24. Bernard Uriap (plaintiff in the OS proceedings) claims there was breach of s.11 of the 1996 Land Act in granting State Lease Portion 871 C Volume 17 Folio 016 Dolomakas Namatanai, New Ireland Province. This is statutory breach which this Court sitting as it is cannot interpret.
25. I note here that, this is the same portion of land referred to in the Notice of Motion by the plaintiff's lawyer and the pleadings in the Writ of Summons on the current claim. It could be that one of the parties may incorrectly institute the proceedings, either the current one or the OS proceedings.
26. I have read the plaintiff's affidavit and noted the alleged breaches supposedly committed by the defendant company. The proceedings in the Originating Summons create a certain ambiguity as to who is the rightful owner of the portion of land that was leased to the defendant company.
27. What would be the plaintiffs reaction if the court was to grant the orders sought in the application for judicial review and declare the actions of the defendants named in the OS proceedings null and void.
28. I note the pleadings on the copy of OS.No.648 of 2008 in paragraph 1 and 4 where the plaintiffs raise the issue of s.11 the Land Act 1996. That Act deals with acquisition of customary land for the grant of special agricultural and business leases.
29. I note paragraph 1 and 4 of the copy of the OS proceedings that, the plaintiffs in that case raise serious questions about ownership of the land that was declared and whether acquisition was properly acquired. This questions the locus standi of Rakubana Development Corporation Ltd.
30. The earlier OS proceeding has not been determined. I am of the view that, on the current proceedings, the plaintiffs standing is questionable as to their standing particularly RAKUBANA DEVELOPMENT CORPORATION LTD. This raises the issue of whether there is a serious question to be tried on this case in order for this Court to grant the injunctions sought by the two plaintiffs.

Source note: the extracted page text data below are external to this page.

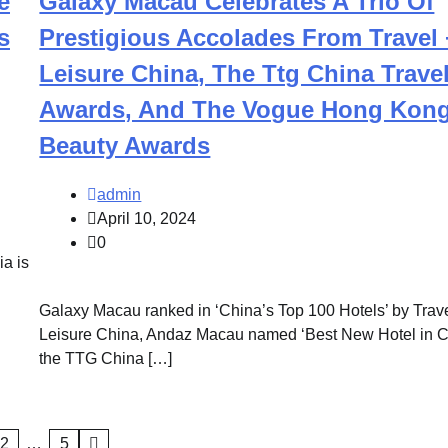
e
Galaxy Macau Celebrates A Trio Of
s
Prestigious Accolades From Travel 
Leisure China, The Ttg China Trave
Awards, And The Vogue Hong Kon
Beauty Awards
admin
April 10, 2024
0
a is
Galaxy Macau ranked in ‘China’s Top 100 Hotels’ by Trav
Leisure China, Andaz Macau named ‘Best New Hotel in Ch
the TTG China […]
2
…
5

31. The next issue is does the balance of convenience favour grant of the injunctions sought by the plaintiffs on their application on the current proceedings? I answer both questions in the negative.
32. It is confusing to file proceedings after proceedings and with no results, it is confusing making the Court's process an abuse of the process and making clients pay a lot of costs for something that can be amendable in law or curable by the parties themselves through other means.
33. I must refuse the application by the plaintiffs' lawyer for interlocutory injunctions and grant the orders sought by the defendant company.
34. I make the following Orders:
Orders accordingly.
________________________________________________
Motuwe Lawyers: Lawyer for the Plaintiffs
Young & Williams Lawyers: Lawyer for Defendant.